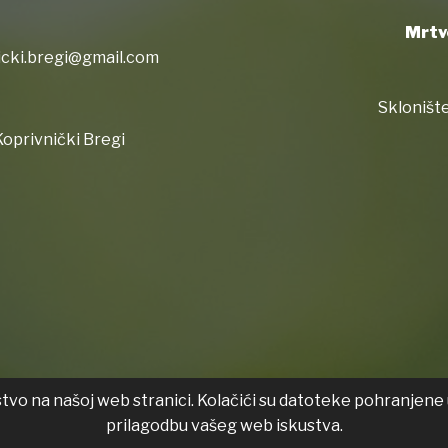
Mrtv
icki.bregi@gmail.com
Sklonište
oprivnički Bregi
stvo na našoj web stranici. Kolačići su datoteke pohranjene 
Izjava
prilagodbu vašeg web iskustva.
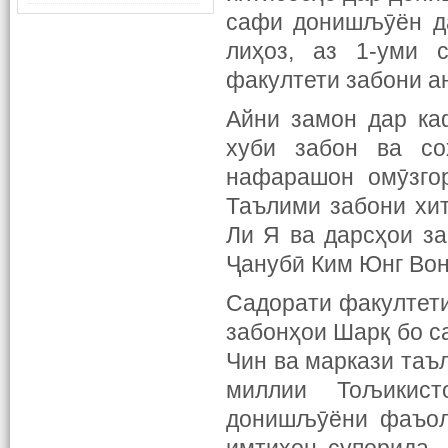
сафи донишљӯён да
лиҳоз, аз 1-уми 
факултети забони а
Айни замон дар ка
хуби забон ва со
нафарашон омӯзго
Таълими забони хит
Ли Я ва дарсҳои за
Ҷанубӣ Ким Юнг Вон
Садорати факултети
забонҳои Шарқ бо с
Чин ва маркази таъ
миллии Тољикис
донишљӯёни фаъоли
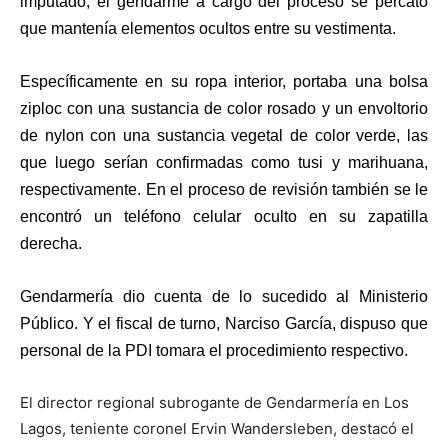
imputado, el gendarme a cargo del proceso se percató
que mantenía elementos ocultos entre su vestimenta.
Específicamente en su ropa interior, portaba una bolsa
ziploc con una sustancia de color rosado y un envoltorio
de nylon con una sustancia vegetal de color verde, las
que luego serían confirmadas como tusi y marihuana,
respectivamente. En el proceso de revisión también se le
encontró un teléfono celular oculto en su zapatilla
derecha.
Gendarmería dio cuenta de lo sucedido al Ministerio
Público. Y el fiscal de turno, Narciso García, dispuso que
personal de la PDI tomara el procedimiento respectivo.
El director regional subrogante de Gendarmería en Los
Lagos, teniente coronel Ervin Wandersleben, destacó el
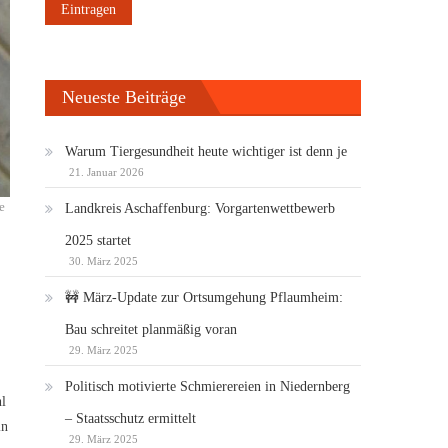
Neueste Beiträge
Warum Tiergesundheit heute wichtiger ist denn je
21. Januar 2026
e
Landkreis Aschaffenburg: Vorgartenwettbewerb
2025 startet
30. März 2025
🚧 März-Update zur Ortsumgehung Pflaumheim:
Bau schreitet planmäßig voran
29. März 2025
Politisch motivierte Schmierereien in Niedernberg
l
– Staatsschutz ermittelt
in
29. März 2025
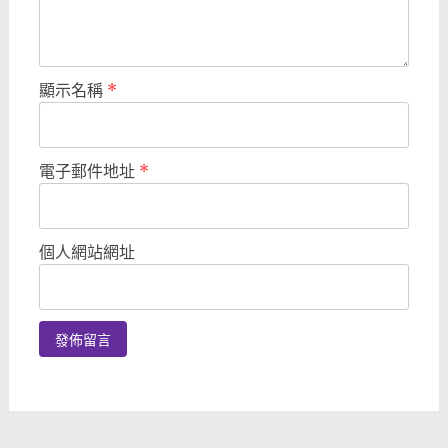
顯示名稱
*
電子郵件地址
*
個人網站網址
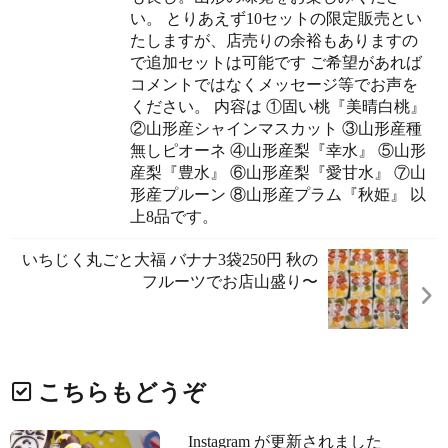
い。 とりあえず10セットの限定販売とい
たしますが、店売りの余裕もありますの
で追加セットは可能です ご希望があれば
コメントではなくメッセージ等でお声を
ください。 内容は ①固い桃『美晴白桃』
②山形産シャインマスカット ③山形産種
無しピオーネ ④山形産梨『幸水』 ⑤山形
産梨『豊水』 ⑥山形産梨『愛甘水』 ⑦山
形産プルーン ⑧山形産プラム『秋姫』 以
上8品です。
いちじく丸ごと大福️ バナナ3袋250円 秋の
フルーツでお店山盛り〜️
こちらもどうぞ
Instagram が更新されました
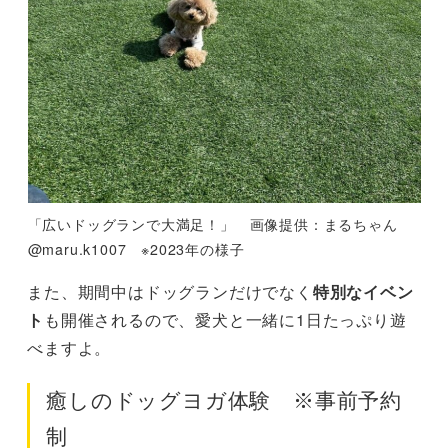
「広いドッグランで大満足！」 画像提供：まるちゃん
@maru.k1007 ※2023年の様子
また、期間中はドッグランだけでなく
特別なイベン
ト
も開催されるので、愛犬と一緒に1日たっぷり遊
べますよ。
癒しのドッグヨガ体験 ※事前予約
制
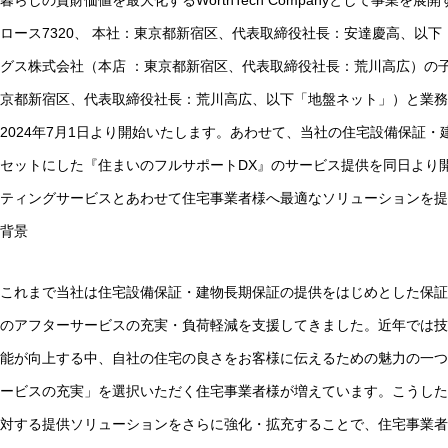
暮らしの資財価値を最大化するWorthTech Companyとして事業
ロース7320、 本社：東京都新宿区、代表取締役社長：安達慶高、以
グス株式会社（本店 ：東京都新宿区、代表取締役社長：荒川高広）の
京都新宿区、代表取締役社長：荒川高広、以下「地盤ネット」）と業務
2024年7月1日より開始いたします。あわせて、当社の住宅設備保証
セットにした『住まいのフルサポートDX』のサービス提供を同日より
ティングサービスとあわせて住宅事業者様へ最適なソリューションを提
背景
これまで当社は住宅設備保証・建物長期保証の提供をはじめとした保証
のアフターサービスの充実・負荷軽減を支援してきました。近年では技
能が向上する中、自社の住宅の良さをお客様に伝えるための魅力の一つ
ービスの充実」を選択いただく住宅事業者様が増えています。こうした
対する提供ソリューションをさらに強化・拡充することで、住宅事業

■ ■ ■ ■

* PROBLEM DESCRIPTION
Transcribe the lines above exactly, beginning at the one with "prilagodbu vašeg web iskustva." and ending at the one with "respectivamente. En el". Include both; exclude the pictures.

* FINISHED EXERCISE
prilagodbu vašeg web iskustva.
сафи донишљӯён да
лиҳоз, аз 1-уми 
факултети забони а
Айни замон дар ка
хуби забон ва со
нафарашон омӯзго
Таълими забони хит
Ли Я ва дарсҳои за
Ҷанубӣ Ким Юнг Вон
Садорати факултети
забонҳои Шарқ бо с
Чин ва маркази таъ
миллии Тољикис
донишљӯёни фаъоли
imputado, el gendarme a cargo del proceso se percató
que mantenía elementos ocultos entre su vestimenta.
Específicamente en su ropa interior, portaba una bolsa
ziploc con una sustancia de color rosado y un envoltorio
de nylon con una sustancia vegetal de color verde, las
que luego serían confirmadas como tusi y marihuana,
respectivamente. En el proceso de revisión también se le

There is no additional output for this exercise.